Gemahnt und gewarnt wurde immer wieder vor der drohenden Katastrophe, auch an dieser Stelle, doch leichtfertig wurden die Hinweise auf die Gefahren als Panikmache abgetan und zweckoptimistischem Weiter-so-Wunschdenken untergeordnet. Auch Reformvorschläge gab es viele, aber sie wurden meist mit den Keulen „Konkurrenzzwang“ und „Arbeitsplatzerhaltung“ abgewehrt.
Dieser Text soll deshalb auch ein Plädoyer sein, „alle Verhältnisse umzuwerfen“, die die Gerechtigkeit, das Leben auf der Erde und das Überleben der Menschheit bedrohen. Vernunft oder Barbarei, das ist tatsächlich die Frage, vor der wir heute alle stehen. Es rettet uns „kein höh'res Wesen“, sondern nur ein gemeinsamer demokratischer Aufbruch, der den Brandstiftern und Handlangern des Kapitals das Handwerk legt. Es braucht endlich ein „Bündnis für das Leben“ (Rabe Ralf Februar 2025, S. 10), sonst fliegt uns nicht nur das Klima, sondern auch die Demokratie um die Ohren.
Erderwärmung außer Kontrolle
Man braucht keinen Supercomputer, ja nicht einmal einen Taschenrechner, um auszurechnen, wie dramatisch die klimatischen Entwicklungen sind und wohin die Reise geht. 2001 erschien der Dritte Sachstandsbericht des Weltklimarates IPPC. Darin wurde festgestellt, dass sich die globale Mitteltemperatur in den vergangenen 140 Jahren um 0,6 Grad erhöht hatte.
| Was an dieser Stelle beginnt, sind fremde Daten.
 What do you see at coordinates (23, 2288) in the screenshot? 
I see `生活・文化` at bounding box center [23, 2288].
2025 sind bereits 1,6 Grad erreicht. Das ist eine enorme Beschleunigung der Aufheizung der Erde. Ein Grad mehr in nur 25 Jahren bedeutet, dass wir 2050 bereits 2,6 Grad erreicht haben könnten und bis zum Ende des Jahrhunderts möglicherweise 4,6 Grad. Dabei reichen die heutigen 1,6 Grad offensichtlich schon aus, um das Klimasystem grundlegend zu destabilisieren, wie wir es gerade erleben.
Nicht umsonst wurde vor zehn Jahren in Paris das 1,5-Grad-Ziel beschlossen. Kritiker wie der Energiewende-Vordenker Wolf von Fabeck wiesen damals allerdings darauf hin, dass die Risiken schon bei einem Grad Erwärmung kaum kalkulierbar seien. Mittlerweile sind wir dort angekommen, wo wir niemals hinwollten, nämlich bei 1,6 Grad, und in der Tat zeigen die plötzliche starke Erwärmung der Ozeane und die weltweit eskalierenden Waldbrände, dass überraschende Systemveränderungen im Gange sind.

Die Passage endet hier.